▶ _WHAT THE TASK ASKS_: Leaving out the images, return the data below exactly as it is written.
+++ SOURCE DATA
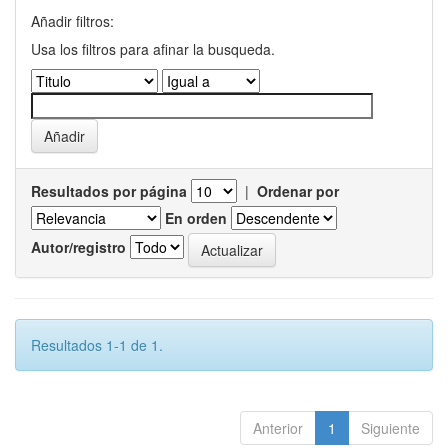
Añadir filtros:
Usa los filtros para afinar la busqueda.
Resultados por página
|
Ordenar por
En orden
Autor/registro
Resultados 1-1 de 1.
Anterior
1
Siguiente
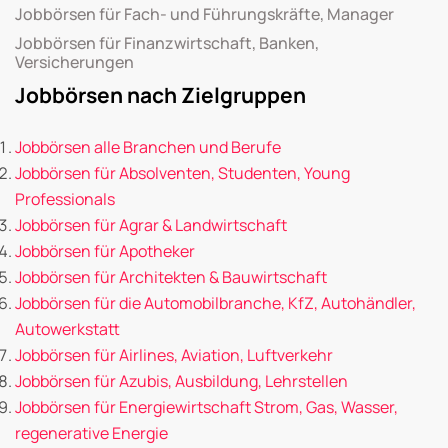
Jobbörsen für Fach- und Führungskräfte, Manager
Jobbörsen für Finanzwirtschaft, Banken,
Versicherungen
Jobbörsen nach Zielgruppen
Jobbörsen alle Branchen und Berufe
Jobbörsen für Absolventen, Studenten, Young
Professionals
Jobbörsen für Agrar & Landwirtschaft
Jobbörsen für Apotheker
Jobbörsen für Architekten & Bauwirtschaft
Jobbörsen für die Automobilbranche, KfZ, Autohändler,
Autowerkstatt
Jobbörsen für Airlines, Aviation, Luftverkehr
Jobbörsen für Azubis, Ausbildung, Lehrstellen
Jobbörsen für Energiewirtschaft Strom, Gas, Wasser,
regenerative Energie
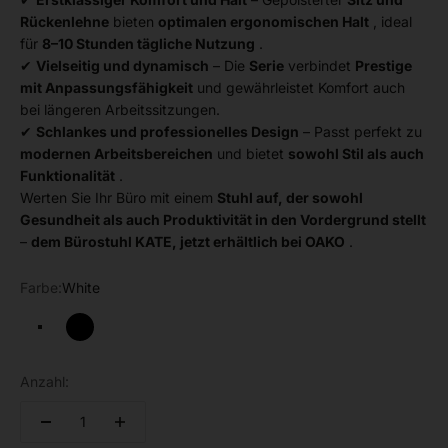
Rückenlehne
bieten
optimalen ergonomischen Halt
, ideal
für
8–10 Stunden tägliche Nutzung
.
✔
Vielseitig und dynamisch
– Die
Serie
verbindet
Prestige
mit Anpassungsfähigkeit
und gewährleistet Komfort auch
bei längeren Arbeitssitzungen.
✔
Schlankes und professionelles Design
– Passt perfekt zu
modernen Arbeitsbereichen
und bietet
sowohl Stil als auch
Funktionalität
.
Werten Sie Ihr Büro mit einem
Stuhl auf, der sowohl
Gesundheit als auch Produktivität in den Vordergrund stellt
–
dem Bürostuhl KATE, jetzt erhältlich bei OAKO
.
Farbe:
White
White
Black
Anzahl:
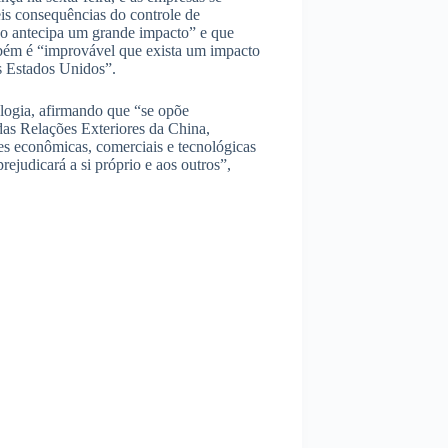
eis consequências do controle de
o antecipa um grande impacto” e que
mbém é “improvável que exista um impacto
os Estados Unidos”.
ologia, afirmando que “se opõe
das Relações Exteriores da China,
s econômicas, comerciais e tecnológicas
rejudicará a si próprio e aos outros”,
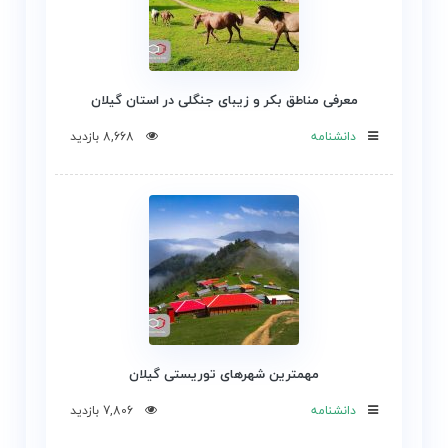
معرفی مناطق بکر و زیبای جنگلی در استان گیلان
دانشنامه
8,668 بازدید
مهمترین شهرهای توریستی گیلان
دانشنامه
7,806 بازدید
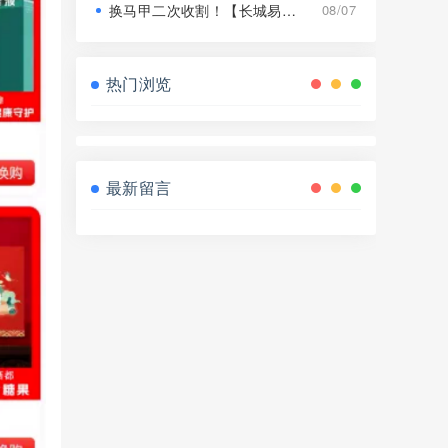
换马甲二次收割！【长城易趣】平移【康盛科技】又是致命骗局！
08/07
热门浏览
最新留言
++++++
▶ _EXPECTED ANSWER_:
Añadir filtros:
Usa los filtros para afinar la busqueda.
Resultados por página
|
Ordenar por
En orden
Autor/registro
Resultados 1-1 de 1.
Anterior
1
Siguiente
Jobbörsen für Fach- und Führungskräfte, Manager
Jobbörsen für Finanzwirtschaft, Banken,
Versicherungen
Jobbörsen nach Zielgruppen
Jobbörsen alle Branchen und Berufe
Jobbörsen für Absolventen, Studenten, Young
Professionals
Jobbörsen für Agrar & Landwirtschaft
Jobbörsen für Apotheker
Jobbörsen für Architekten & Bauwirtschaft
Jobbörsen für die Automobilbranche, KfZ, Autohändler,
Autowerkstatt
Jobbörsen für Airlines, Aviation, Luftverkehr
Jobbörsen für Azubis, Ausbildung, Lehrstellen
Jobbörsen für Energiewirtschaft Strom, Gas, Wasser,
regenerative Energie
Rückenlehne
bieten
optimalen ergonomischen Halt
, ideal
für
8–10 Stunden tägliche Nutzung
.
✔
Vielseitig und dynamisch
– Die
Serie
verbindet
Prestige
mit Anpassungsfähigkeit
und gewährleistet Komfort auch
bei längeren Arbeitssitzungen.
✔
Schlankes und professionelles Design
– Passt perfekt zu
modernen Arbeitsbereichen
und bietet
sowohl Stil als auch
Funktionalität
.
Werten Sie Ihr Büro mit einem
Stuhl auf, der sowohl
Gesundheit als auch Produktivität in den Vordergrund stellt
–
dem Bürostuhl KATE, jetzt erhältlich bei OAKO
.
Farbe:
White
White
Black
Anzahl:
eis consequências do controle de
o antecipa um grande impacto” e que
mbém é “improvável que exista um impacto
os Estados Unidos”.
ologia, afirmando que “se opõe
das Relações Exteriores da China,
s econômicas, comerciais e tecnológicas
rejudicará a si próprio e aos outros”,
معرفی مناطق بکر و زیبای جنگلی در استان گیلان
دانشنامه
8,668 بازدید
مهمترین شهرهای توریستی گیلان
دانشنامه
7,806 بازدید
换马甲二次收割！【长城易趣】平移【康盛科技】又是致命骗局！
08/07
热门浏览
最新留言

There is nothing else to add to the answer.